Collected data
==================================================

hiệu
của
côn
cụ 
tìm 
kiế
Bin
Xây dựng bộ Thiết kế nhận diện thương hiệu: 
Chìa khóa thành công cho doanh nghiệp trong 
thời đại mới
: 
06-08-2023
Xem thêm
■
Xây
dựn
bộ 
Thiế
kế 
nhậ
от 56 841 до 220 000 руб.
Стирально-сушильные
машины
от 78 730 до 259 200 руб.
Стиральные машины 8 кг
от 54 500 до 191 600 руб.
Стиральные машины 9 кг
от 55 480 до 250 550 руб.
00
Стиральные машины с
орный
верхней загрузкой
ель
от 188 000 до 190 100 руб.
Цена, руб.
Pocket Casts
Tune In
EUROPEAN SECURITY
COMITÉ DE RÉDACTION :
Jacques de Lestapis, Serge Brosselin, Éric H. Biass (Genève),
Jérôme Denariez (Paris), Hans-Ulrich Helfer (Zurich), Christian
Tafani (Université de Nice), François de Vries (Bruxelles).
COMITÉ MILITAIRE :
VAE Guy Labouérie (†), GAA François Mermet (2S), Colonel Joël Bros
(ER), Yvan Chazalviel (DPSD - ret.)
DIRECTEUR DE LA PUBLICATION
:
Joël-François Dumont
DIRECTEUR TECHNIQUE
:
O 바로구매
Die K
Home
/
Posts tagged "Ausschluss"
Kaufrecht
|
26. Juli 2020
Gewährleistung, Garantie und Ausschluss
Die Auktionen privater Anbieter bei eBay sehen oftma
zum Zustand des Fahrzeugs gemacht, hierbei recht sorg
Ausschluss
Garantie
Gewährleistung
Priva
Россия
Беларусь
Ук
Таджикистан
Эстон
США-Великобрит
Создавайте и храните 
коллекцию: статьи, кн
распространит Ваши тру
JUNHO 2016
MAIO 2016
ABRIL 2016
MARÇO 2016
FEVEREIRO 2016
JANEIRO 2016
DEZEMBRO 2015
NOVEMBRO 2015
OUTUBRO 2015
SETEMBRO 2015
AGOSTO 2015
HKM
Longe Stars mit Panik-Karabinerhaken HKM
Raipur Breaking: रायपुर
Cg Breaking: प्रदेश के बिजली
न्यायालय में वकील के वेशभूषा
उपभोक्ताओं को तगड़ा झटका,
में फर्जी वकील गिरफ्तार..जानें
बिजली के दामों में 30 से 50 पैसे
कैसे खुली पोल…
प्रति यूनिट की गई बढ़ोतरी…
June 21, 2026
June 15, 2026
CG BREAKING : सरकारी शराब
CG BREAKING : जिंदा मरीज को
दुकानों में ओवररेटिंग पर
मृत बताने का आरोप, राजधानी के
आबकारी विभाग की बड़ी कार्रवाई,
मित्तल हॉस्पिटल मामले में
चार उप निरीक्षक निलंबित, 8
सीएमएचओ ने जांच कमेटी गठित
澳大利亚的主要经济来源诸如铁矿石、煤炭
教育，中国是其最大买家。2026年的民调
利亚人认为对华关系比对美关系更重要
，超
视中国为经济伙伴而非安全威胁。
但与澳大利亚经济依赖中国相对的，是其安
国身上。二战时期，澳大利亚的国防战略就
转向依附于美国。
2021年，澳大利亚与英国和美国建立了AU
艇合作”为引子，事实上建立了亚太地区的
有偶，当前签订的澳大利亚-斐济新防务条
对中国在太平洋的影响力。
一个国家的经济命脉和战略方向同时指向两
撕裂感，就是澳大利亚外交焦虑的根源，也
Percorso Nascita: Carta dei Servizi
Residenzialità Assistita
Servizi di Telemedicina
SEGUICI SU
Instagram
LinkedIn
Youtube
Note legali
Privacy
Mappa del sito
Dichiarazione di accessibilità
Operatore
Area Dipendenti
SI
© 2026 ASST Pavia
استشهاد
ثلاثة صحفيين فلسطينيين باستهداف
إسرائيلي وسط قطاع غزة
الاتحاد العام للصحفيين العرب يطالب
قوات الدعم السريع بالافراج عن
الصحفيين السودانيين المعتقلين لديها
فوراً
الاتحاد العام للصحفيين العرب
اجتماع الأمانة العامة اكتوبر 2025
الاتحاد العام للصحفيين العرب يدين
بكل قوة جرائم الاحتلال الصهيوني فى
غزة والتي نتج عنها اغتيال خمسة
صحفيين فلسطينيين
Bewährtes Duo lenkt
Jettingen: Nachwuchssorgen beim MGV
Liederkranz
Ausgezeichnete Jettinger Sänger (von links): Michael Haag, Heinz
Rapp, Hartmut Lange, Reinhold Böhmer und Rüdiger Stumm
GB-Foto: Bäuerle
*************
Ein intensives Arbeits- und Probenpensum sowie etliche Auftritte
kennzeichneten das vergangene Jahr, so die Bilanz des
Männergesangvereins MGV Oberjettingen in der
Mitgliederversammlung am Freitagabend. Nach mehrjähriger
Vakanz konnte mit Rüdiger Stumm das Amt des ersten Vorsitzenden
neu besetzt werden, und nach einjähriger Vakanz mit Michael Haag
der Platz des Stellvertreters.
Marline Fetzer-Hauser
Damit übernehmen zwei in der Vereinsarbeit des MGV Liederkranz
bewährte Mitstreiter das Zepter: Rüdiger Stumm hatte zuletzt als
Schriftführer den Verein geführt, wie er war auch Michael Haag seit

==================================================

### EXERCISE BRIEF:
Every line above should be written out again exactly as it stands.

### SOLUTION FOR THIS EXERCISE:
hiệu
của
côn
cụ 
tìm 
kiế
Bin
Xây dựng bộ Thiết kế nhận diện thương hiệu: 
Chìa khóa thành công cho doanh nghiệp trong 
thời đại mới
: 
06-08-2023
Xem thêm
■
Xây
dựn
bộ 
Thiế
kế 
nhậ
от 56 841 до 220 000 руб.
Стирально-сушильные
машины
от 78 730 до 259 200 руб.
Стиральные машины 8 кг
от 54 500 до 191 600 руб.
Стиральные машины 9 кг
от 55 480 до 250 550 руб.
00
Стиральные машины с
орный
верхней загрузкой
ель
от 188 000 до 190 100 руб.
Цена, руб.
Pocket Casts
Tune In
EUROPEAN SECURITY
COMITÉ DE RÉDACTION :
Jacques de Lestapis, Serge Brosselin, Éric H. Biass (Genève),
Jérôme Denariez (Paris), Hans-Ulrich Helfer (Zurich), Christian
Tafani (Université de Nice), François de Vries (Bruxelles).
COMITÉ MILITAIRE :
VAE Guy Labouérie (†), GAA François Mermet (2S), Colonel Joël Bros
(ER), Yvan Chazalviel (DPSD - ret.)
DIRECTEUR DE LA PUBLICATION
:
Joël-François Dumont
DIRECTEUR TECHNIQUE
:
O 바로구매
Die K
Home
/
Posts tagged "Ausschluss"
Kaufrecht
|
26. Juli 2020
Gewährleistung, Garantie und Ausschluss
Die Auktionen privater Anbieter bei eBay sehen oftma
zum Zustand des Fahrzeugs gemacht, hierbei recht sorg
Ausschluss
Garantie
Gewährleistung
Priva
Россия
Беларусь
Ук
Таджикистан
Эстон
США-Великобрит
Создавайте и храните 
коллекцию: статьи, кн
распространит Ваши тру
JUNHO 2016
MAIO 2016
ABRIL 2016
MARÇO 2016
FEVEREIRO 2016
JANEIRO 2016
DEZEMBRO 2015
NOVEMBRO 2015
OUTUBRO 2015
SETEMBRO 2015
AGOSTO 2015
HKM
Longe Stars mit Panik-Karabinerhaken HKM
Raipur Breaking: रायपुर
Cg Breaking: प्रदेश के बिजली
न्यायालय में वकील के वेशभूषा
उपभोक्ताओं को तगड़ा झटका,
में फर्जी वकील गिरफ्तार..जानें
बिजली के दामों में 30 से 50 पैसे
कैसे खुली पोल…
प्रति यूनिट की गई बढ़ोतरी…
June 21, 2026
June 15, 2026
CG BREAKING : सरकारी शराब
CG BREAKING : जिंदा मरीज को
दुकानों में ओवररेटिंग पर
मृत बताने का आरोप, राजधानी के
आबकारी विभाग की बड़ी कार्रवाई,
मित्तल हॉस्पिटल मामले में
चार उप निरीक्षक निलंबित, 8
सीएमएचओ ने जांच कमेटी गठित
澳大利亚的主要经济来源诸如铁矿石、煤炭
教育，中国是其最大买家。2026年的民调
利亚人认为对华关系比对美关系更重要
，超
视中国为经济伙伴而非安全威胁。
但与澳大利亚经济依赖中国相对的，是其安
国身上。二战时期，澳大利亚的国防战略就
转向依附于美国。
2021年，澳大利亚与英国和美国建立了AU
艇合作”为引子，事实上建立了亚太地区的
有偶，当前签订的澳大利亚-斐济新防务条
对中国在太平洋的影响力。
一个国家的经济命脉和战略方向同时指向两
撕裂感，就是澳大利亚外交焦虑的根源，也
Percorso Nascita: Carta dei Servizi
Residenzialità Assistita
Servizi di Telemedicina
SEGUICI SU
Instagram
LinkedIn
Youtube
Note legali
Privacy
Mappa del sito
Dichiarazione di accessibilità
Operatore
Area Dipendenti
SI
© 2026 ASST Pavia
استشهاد
ثلاثة صحفيين فلسطينيين باستهداف
إسرائيلي وسط قطاع غزة
الاتحاد العام للصحفيين العرب يطالب
قوات الدعم السريع بالافراج عن
الصحفيين السودانيين المعتقلين لديها
فوراً
الاتحاد العام للصحفيين العرب
اجتماع الأمانة العامة اكتوبر 2025
الاتحاد العام للصحفيين العرب يدين
بكل قوة جرائم الاحتلال الصهيوني فى
غزة والتي نتج عنها اغتيال خمسة
صحفيين فلسطينيين
Bewährtes Duo lenkt
Jettingen: Nachwuchssorgen beim MGV
Liederkranz
Ausgezeichnete Jettinger Sänger (von links): Michael Haag, Heinz
Rapp, Hartmut Lange, Reinhold Böhmer und Rüdiger Stumm
GB-Foto: Bäuerle
*************
Ein intensives Arbeits- und Probenpensum sowie etliche Auftritte
kennzeichneten das vergangene Jahr, so die Bilanz des
Männergesangvereins MGV Oberjettingen in der
Mitgliederversammlung am Freitagabend. Nach mehrjähriger
Vakanz konnte mit Rüdiger Stumm das Amt des ersten Vorsitzenden
neu besetzt werden, und nach einjähriger Vakanz mit Michael Haag
der Platz des Stellvertreters.
Marline Fetzer-Hauser
Damit übernehmen zwei in der Vereinsarbeit des MGV Liederkranz
bewährte Mitstreiter das Zepter: Rüdiger Stumm hatte zuletzt als
Schriftführer den Verein geführt, wie er war auch Michael Haag seit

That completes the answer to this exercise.